Darren Lynn Bousman‘s psychological horror The Barrens, which stars Stephen Moyer, Mia Kirshner, Erik Knudsen, J Larose, Allie MacDonald, Max Topplin and Peter DaCunha, will be hitting DVD and Blu-ray on tomorrow, October 9th.

I recently hopped on the phone with Bousman to talk about his use of Super 16 in the film, working with Stephen Moyer and his approach to gore as well as the legend of The Jersey Devil.

In the film Moyer plays “a man who takes his family on a camping trip to the more than 1 million acres of dense forest known as the New Jersey Pine Barrens, where he becomes convinced they’re being stalked by the legendary winged monster that looks like a deformed hybrid of several different animals.” The legend of The Jersey Devil has been passed along for hundreds of years, as the creature has risen from obscurity to take its place alongside the Loch Ness Monster, Big Foot and the Chupacabra. Get more at the film’s Facebook.
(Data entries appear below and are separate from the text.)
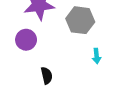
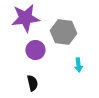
purple circle: (26, 40) -> (35, 50), moved

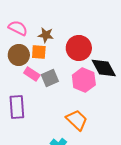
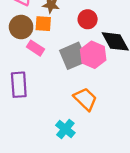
red circle: (79, 48) -> (88, 19), size x0.7
gray square: (50, 78) -> (73, 56), moved, size x1.4

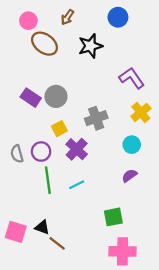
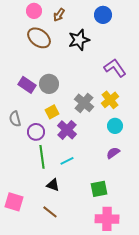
pink circle: (28, 21) -> (34, 11), moved
yellow cross: (141, 112) -> (110, 100), moved
gray cross: (96, 118) -> (84, 103), turned -30
gray semicircle: (17, 154) -> (15, 119), moved
black triangle: (42, 227) -> (53, 185), moved

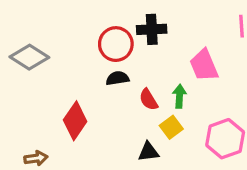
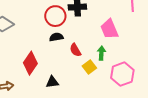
green arrow: (179, 96) -> (101, 53), moved
black triangle: (148, 152) -> (52, 82), moved

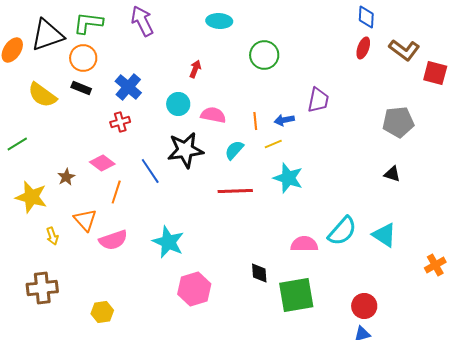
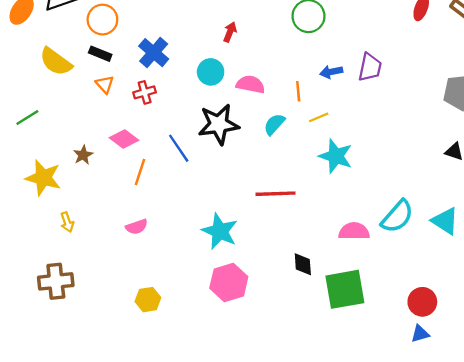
blue arrow: (284, 120) -> (331, 72), moved
red line: (235, 191) -> (275, 194), moved
orange triangle: (85, 220) -> (105, 84), moved, size x0.7
pink semicircle: (113, 240) -> (137, 227), size x0.7
cyan star: (168, 242) -> (220, 231), moved
yellow hexagon: (102, 312) -> (148, 300), moved

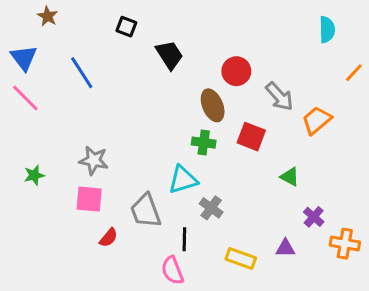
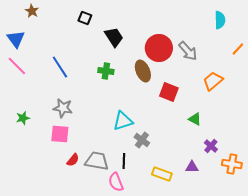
red circle: (236, 71) -> (159, 48), size x1.4
blue line: (82, 73) -> (60, 67), moved
gray arrow: (279, 96) -> (188, 51), moved
green cross: (204, 143) -> (106, 71), moved
gray trapezoid: (146, 211) -> (97, 161), moved, turned 120

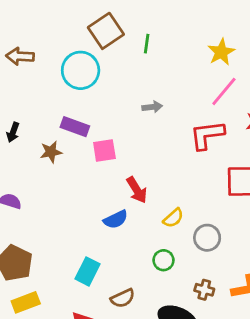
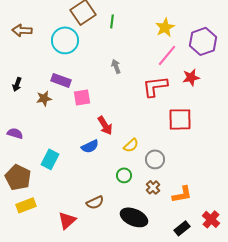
gray arrow: (152, 107) -> (116, 66), turned -104
cyan rectangle: (88, 271) -> (50, 159), moved
brown cross: (204, 290) -> (153, 187), moved, turned 32

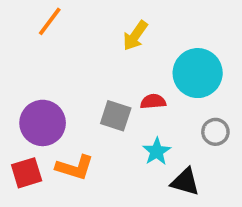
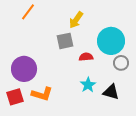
gray square: (116, 116) -> (65, 41), moved, turned -30
gray circle: (215, 132) -> (121, 63), moved
black triangle: (185, 182) -> (111, 92), moved

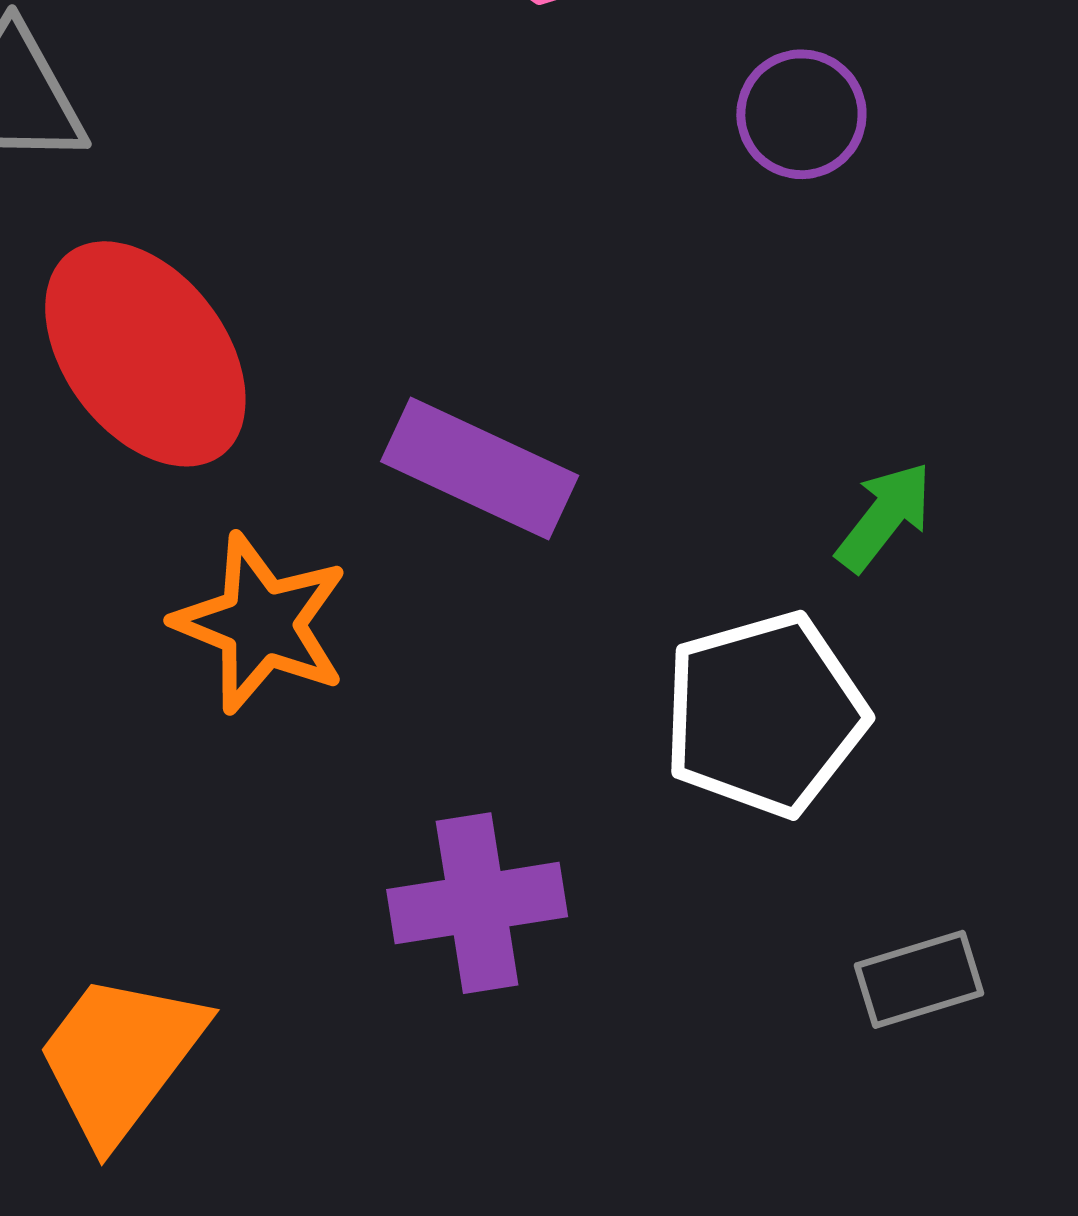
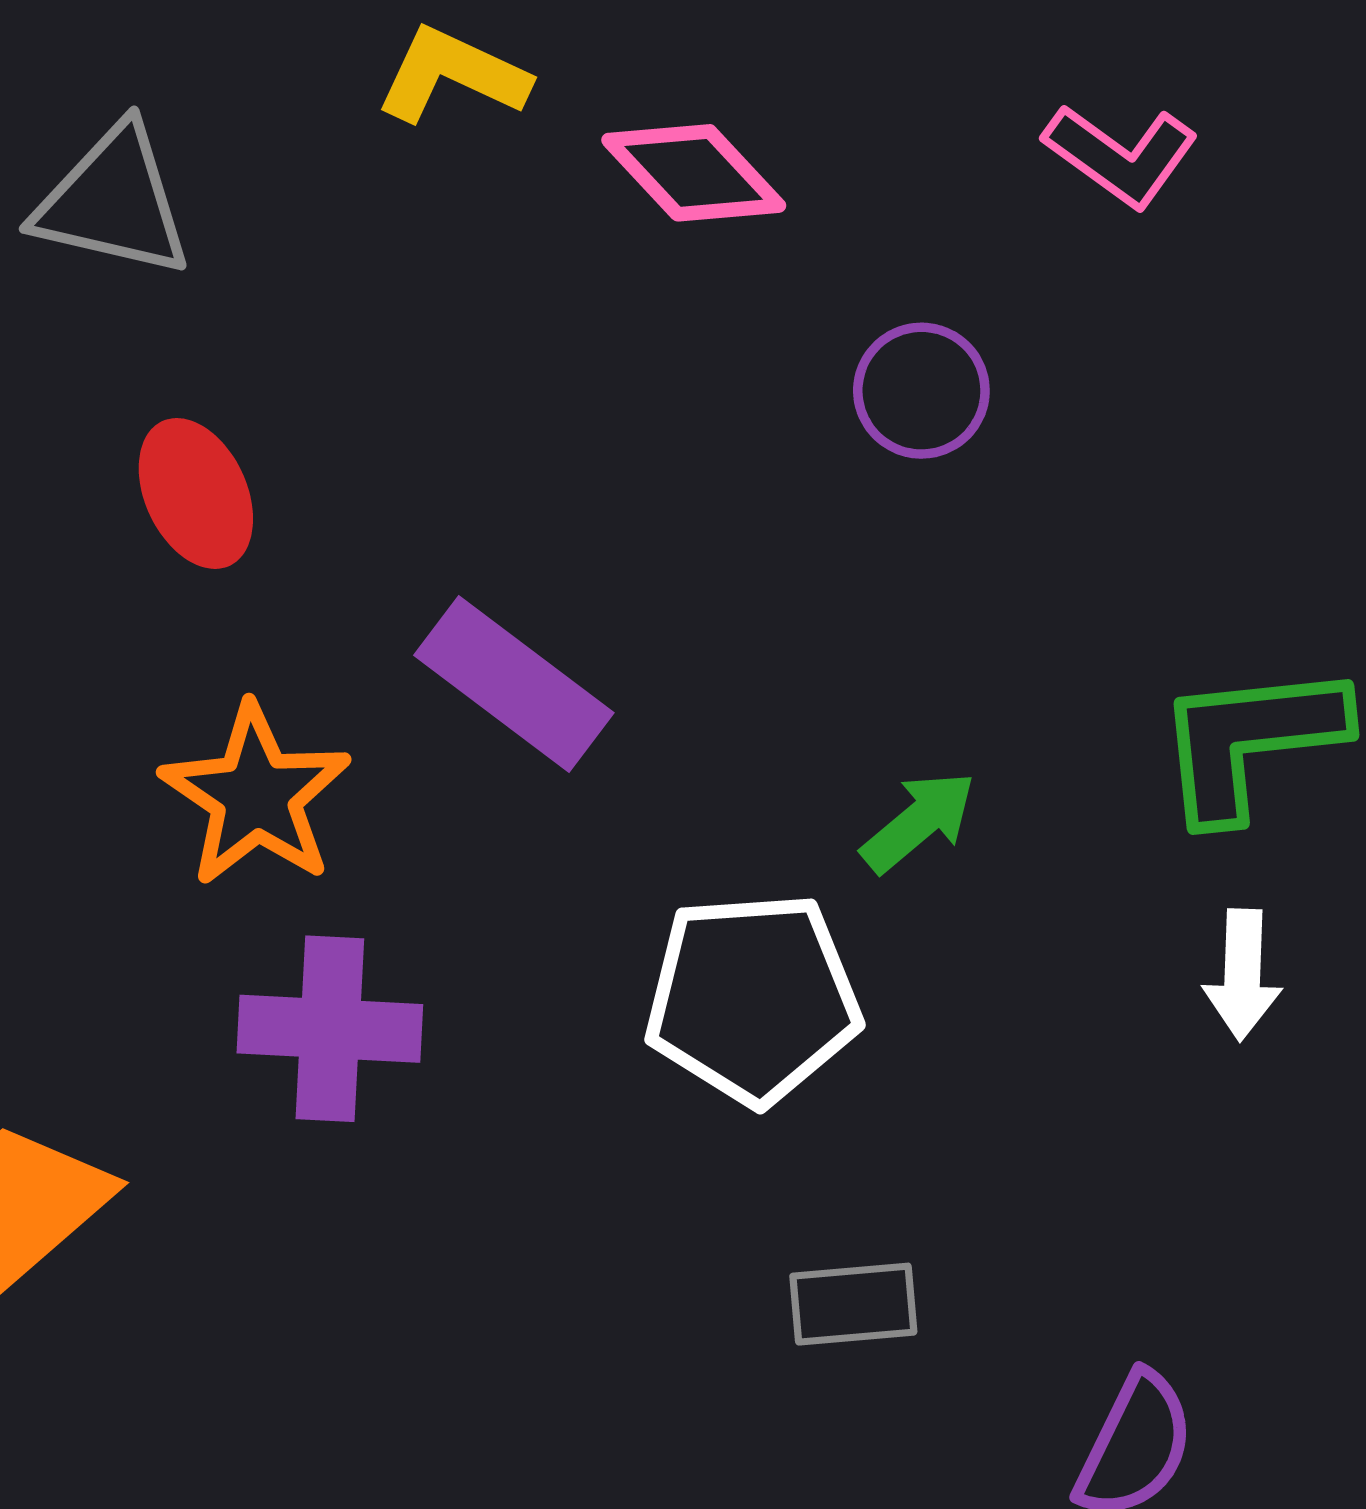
red ellipse: (145, 354) -> (196, 493), size x0.6
purple cross: (477, 903) -> (330, 1029), moved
Head inside for the interview.

What initially struck me is the look of the film. Aesthetically it’s much different than something like Mother’s Day or The Devil’s Carnival.

I think I try to make each film unique and different. The first thing I do is to figure out the kind of movie I’m making. And the question is, “will the movie work outside of the gimmick?” In this case, the gimmick is the monster. In Repo the gimmick is the singing. With the Saw stuff the gimmick was the violence. So it’s all about, do these films work with that stuff removed?

With Repo the question was would it work if I removed the singing. The Barrens needed to work if I removed the monster. And it’s almost not a horror movie, it’s a drama with monster elements. And the look is something that compliments this. It’s an homage to my favorite era of filmmaking, which is the 70’s. I didn’t want to do something that would make it look clean and clear and polished. We immediately turned our back on HD, we turned our back on 35MM and we went with Super 16 which had more character to it. That old, filmic, grainy quality.

The Jersey Devil has been an urban legend for quite some time. How did you settle on it for the film?

I’m a huge cryptozoology fan and there are hundreds of different creatures from the Chupacabra, to Bigfoot, to the Loch Ness Monster. I wanted to pick one that had not had a barrage of movies made about it. I feel like each time a movie is made about something it becomes saturated very quickly by other films. To me, The Jersey Devil was almost an obscure legend. So I wanted to do something I had a little more leeway in and present something that the audience might not be familiar with.

It’s a cool story and it spans hundreds and hundreds of years, which is fascinating.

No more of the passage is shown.